Hiding Report on Fratricide in Afghanistan Doesn’t Make It Go Away
On January 20, the New York Times carried what they at first thought was a scoop on a “classified” report (pdf) on Afghan military and police personnel killing NATO forces. After they were told that the Wall Street Journal had written on the report back in June, they admitted as much in a correction. They later added another correction after I pointed out that a version of the report clearly marked “unclassified” could be found easily even though the Times referred to the report as classified. It turns out that the report had indeed been published first as unclassified but then was retroactively classified while the Wall Street Journal article was being prepared.
Events over the last few days serve to demonstrate the folly of trying to hide damaging information rather than openly reviewing it and trying to learn lessons from it. The report in question went into great detail to document the cultural misunderstandings that exist between NATO forces and their “partner” Afghan forces, and how these misunderstandings escalate to the point that Afghan personnel end up killing NATO personnel. In the executive summary of the report, we learn that “ANSF members identified numerous social, cultural and operational grievances they have with U.S. soldiers.” Arrogance on the part of U.S. soldiers often was cited, as well.
This clash of social values is at the heart of the newest wave of anti-US and anti-NATO violence in Afghanistan which erupted after an Afghan employee found Korans among materials being burned last week at a NATO base. A part of the response to the Koran burning is that on Saturday, two NATO personnel were killed inside Afghanistan’s interior ministry building. BBC reports that an Afghan police officer is suspected in the shootings:
Afghanistan’s interior ministry has said one of its own employees is suspected of the killing of two senior US Nato officers inside the ministry.
Officials earlier named police intelligence officer Abdul Saboor from Parwan province as the main suspect behind Saturday’s attack.
The NATO response to the killing was swift:
Nato withdrew all its personnel from Afghan ministries after the shooting.
The importance of this move cannot be overstated. At a time when the plan calls for an accelerated schedule of handing over security functions to Afghan military and police, NATO is now admitting that relations with them are so bad that no NATO personnel can be present inside the very ministries with which they need to work.

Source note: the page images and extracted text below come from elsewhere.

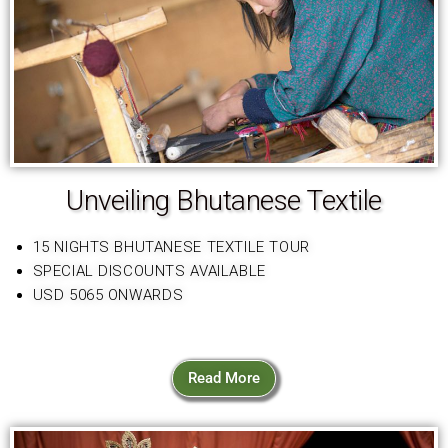
Unveiling Bhutanese Textile
15 NIGHTS BHUTANESE TEXTILE TOUR
SPECIAL DISCOUNTS AVAILABLE
USD 5065 ONWARDS
Read More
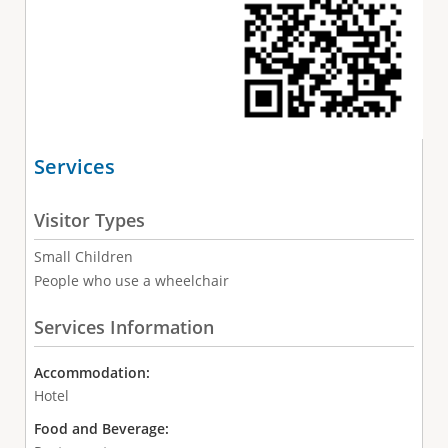
Services
Visitor Types
Small Children
People who use a wheelchair
Services Information
Accommodation:
Hotel
Food and Beverage:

Refusing to address the issue of cultural clashes didn’t make them go away. In fact, cultural differences are at the heart of the current crisis that threatens to disrupt the entire plan for withdrawing from Afghanistan. Ironically, when I first wrote on the New York Times’ discussion of the report, I speculated that it was being used as a vehicle for senior military personnel to describe how we can’t possibly withdraw from Afghanistan on the current timetable because Afghan security personnel aren’t up to the task. With the cultural backlash fueling this latest crisis, the call to extend the occupation has now spread beyond the military to the State Department, as US Ambassador to Afghanistan Ryan Crocker took to the airwaves on CNN yesterday to argue that the withdrawal plan needs to be delayed:
The United States should resist the urge to pull troops out of Afghanistan ahead of schedule due to the violence against Americans over the burning of the Koran at a U.S. military base, U.S. Ambassador to Afghanistan Ryan Crocker said on Sunday.
“Tensions are running very high here. I think we need to let things calm down, return to a more normal atmosphere, and then get on with business,” Crocker said in an interview from Kabul on CNN’s “State of the Union.”

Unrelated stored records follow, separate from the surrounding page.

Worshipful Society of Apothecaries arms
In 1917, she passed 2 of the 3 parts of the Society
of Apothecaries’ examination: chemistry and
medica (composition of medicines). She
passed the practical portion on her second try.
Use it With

“This is not the time to decide that we are done here. We have got to redouble our efforts. We’ve got to create a situation that al Qaeda is not coming back,” Crocker said.

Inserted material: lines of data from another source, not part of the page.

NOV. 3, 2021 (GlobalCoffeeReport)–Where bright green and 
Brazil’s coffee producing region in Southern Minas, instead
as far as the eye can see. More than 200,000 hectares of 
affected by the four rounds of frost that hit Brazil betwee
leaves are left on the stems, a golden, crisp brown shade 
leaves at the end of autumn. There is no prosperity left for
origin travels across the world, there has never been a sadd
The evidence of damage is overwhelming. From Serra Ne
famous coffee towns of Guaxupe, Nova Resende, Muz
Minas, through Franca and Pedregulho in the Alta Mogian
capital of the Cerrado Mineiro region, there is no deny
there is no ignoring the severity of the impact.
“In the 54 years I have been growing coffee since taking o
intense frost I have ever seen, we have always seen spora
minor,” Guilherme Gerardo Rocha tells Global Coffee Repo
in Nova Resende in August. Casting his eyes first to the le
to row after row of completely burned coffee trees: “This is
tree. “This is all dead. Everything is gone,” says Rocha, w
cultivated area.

When even “diplomats” refuse to understand the underlying cause of violence in the current situation, it’s hard to see how it will be defused. An extreme clash of cultural values has been shown to underlie the tensions between NATO and Afghan personnel, but the response to having this pointed out has been to attempt to bury the report by retroactively classifying it and to declare that we need only to “get on with business” to complete the failed mission in Afghanistan.
Update: Oh look. CNN’s Barbara Starr does more stenography to spread the idea that the Afghans are not doing enough to quell the violence and that this is just spontaneous violence in response to the Koran burning:
In the latest sign of how strained U.S. and Afghan military relations have become, a senior U.S. official tells CNN, “There is a strong sense inside the Obama administration that the Afghans did not do enough to quell the violence” that has erupted since the burning Qurans and other religious material a week ago.
But the ministry killings are generating exceptionally raw feelings because they took place inside a secure Afghan government building.
“There is no doubt an incident like this chips away at trust,” the military official told CNN. “I am not going to tell you there hasn’t been concern.”
Both officials said the United States believes many of the violent demonstrations have sprung up spontaneously and while the Taliban has claimed some credit so far, there is no evidence of a broadly organized effort.
Yup, these are just spontaneous demonstrations and there is no reason to look at underlying reasons for why Afghan personnel would attack NATO personnel. After all, that report has been classified, so we shouldn’t mention it.